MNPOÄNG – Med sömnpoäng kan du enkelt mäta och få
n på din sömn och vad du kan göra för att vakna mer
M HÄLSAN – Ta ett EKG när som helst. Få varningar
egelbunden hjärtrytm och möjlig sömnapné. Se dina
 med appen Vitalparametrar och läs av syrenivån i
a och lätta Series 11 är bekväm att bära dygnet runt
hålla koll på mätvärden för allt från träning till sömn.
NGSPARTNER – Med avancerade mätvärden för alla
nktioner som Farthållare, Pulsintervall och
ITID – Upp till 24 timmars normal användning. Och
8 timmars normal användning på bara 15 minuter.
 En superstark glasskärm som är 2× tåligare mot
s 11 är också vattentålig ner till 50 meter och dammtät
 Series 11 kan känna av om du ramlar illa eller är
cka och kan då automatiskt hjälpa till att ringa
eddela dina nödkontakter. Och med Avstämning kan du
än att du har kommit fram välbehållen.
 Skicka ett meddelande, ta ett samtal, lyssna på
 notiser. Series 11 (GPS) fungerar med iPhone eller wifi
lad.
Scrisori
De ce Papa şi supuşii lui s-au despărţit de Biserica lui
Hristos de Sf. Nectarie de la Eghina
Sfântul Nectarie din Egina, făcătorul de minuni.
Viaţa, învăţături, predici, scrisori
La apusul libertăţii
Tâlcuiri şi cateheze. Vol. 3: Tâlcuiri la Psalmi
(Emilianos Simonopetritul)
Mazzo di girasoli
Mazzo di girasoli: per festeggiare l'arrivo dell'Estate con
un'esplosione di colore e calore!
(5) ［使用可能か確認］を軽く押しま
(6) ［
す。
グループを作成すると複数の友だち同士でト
* * * * * * * * *
• _EXERCISE_:
Retype the entries above exactly, but only from the line containing "8 timmars normal" through the line containing "eddela dina nödkontakter.", both included.

• _EXERCISE SOLUTION_:
8 timmars normal användning på bara 15 minuter.
 En superstark glasskärm som är 2× tåligare mot
s 11 är också vattentålig ner till 50 meter och dammtät
 Series 11 kan känna av om du ramlar illa eller är
cka och kan då automatiskt hjälpa till att ringa
eddela dina nödkontakter. Och med Avstämning kan du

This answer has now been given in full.